→ The task:
Restate the listing that follows word for word, without its pictures.

Excerpted records Start Marker

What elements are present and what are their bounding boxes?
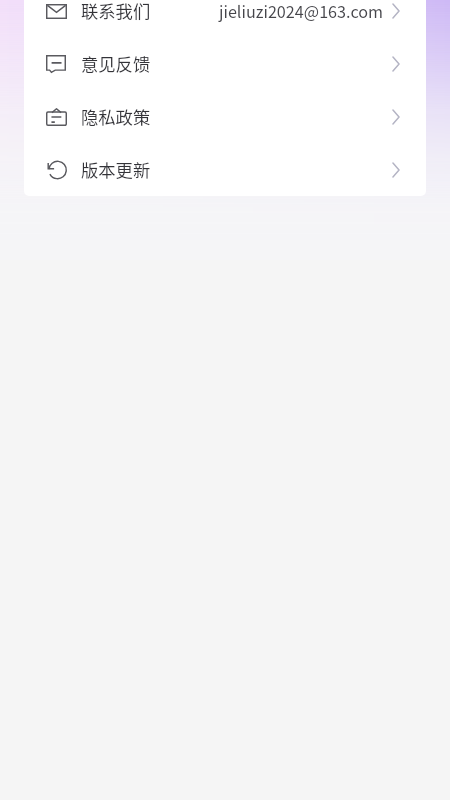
other: 版本更新 [45,159,67,181]
other: Open [392,56,400,72]
staticText: 联系我们 [81,0,151,23]
button[interactable]: 版本更新 [24,143,426,196]
staticText: 意见反馈 [81,51,151,76]
other: Open [392,3,400,19]
staticText: jieliuzi2024@163.com [219,0,384,22]
other: 联系我们 [45,0,67,22]
staticText: 隐私政策 [81,104,151,129]
other: 隐私政策 [45,106,67,128]
other: Open [392,109,400,125]
other: 意见反馈 [45,53,67,75]
button[interactable]: 隐私政策 [24,90,426,143]
button[interactable]: 联系我们 [24,0,426,37]
button[interactable]: 意见反馈 [24,37,426,90]
staticText: 版本更新 [81,157,151,182]
other: Open [392,162,400,178]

Excerpted records End Marker

→ Task response:
What elements are present and what are their bounding boxes?
other: 版本更新 [45,159,67,181]
other: Open [392,56,400,72]
staticText: 联系我们 [81,0,151,23]
button[interactable]: 版本更新 [24,143,426,196]
staticText: 意见反馈 [81,51,151,76]
other: Open [392,3,400,19]
staticText: jieliuzi2024@163.com [219,0,384,22]
other: 联系我们 [45,0,67,22]
staticText: 隐私政策 [81,104,151,129]
other: 隐私政策 [45,106,67,128]
other: Open [392,109,400,125]
other: 意见反馈 [45,53,67,75]
button[interactable]: 隐私政策 [24,90,426,143]
button[interactable]: 联系我们 [24,0,426,37]
button[interactable]: 意见反馈 [24,37,426,90]
staticText: 版本更新 [81,157,151,182]
other: Open [392,162,400,178]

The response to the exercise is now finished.